About this exercise:
Copy out every record exactly.

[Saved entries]
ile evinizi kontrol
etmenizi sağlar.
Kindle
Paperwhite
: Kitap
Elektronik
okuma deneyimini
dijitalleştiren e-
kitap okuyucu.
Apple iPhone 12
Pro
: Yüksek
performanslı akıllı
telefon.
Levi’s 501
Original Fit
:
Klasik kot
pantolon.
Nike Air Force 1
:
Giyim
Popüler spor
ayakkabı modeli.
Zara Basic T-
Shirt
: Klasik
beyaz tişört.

Task response:
ile evinizi kontrol
etmenizi sağlar.
Kindle
Paperwhite
: Kitap
Elektronik
okuma deneyimini
dijitalleştiren e-
kitap okuyucu.
Apple iPhone 12
Pro
: Yüksek
performanslı akıllı
telefon.
Levi’s 501
Original Fit
:
Klasik kot
pantolon.
Nike Air Force 1
:
Giyim
Popüler spor
ayakkabı modeli.
Zara Basic T-
Shirt
: Klasik
beyaz tişört.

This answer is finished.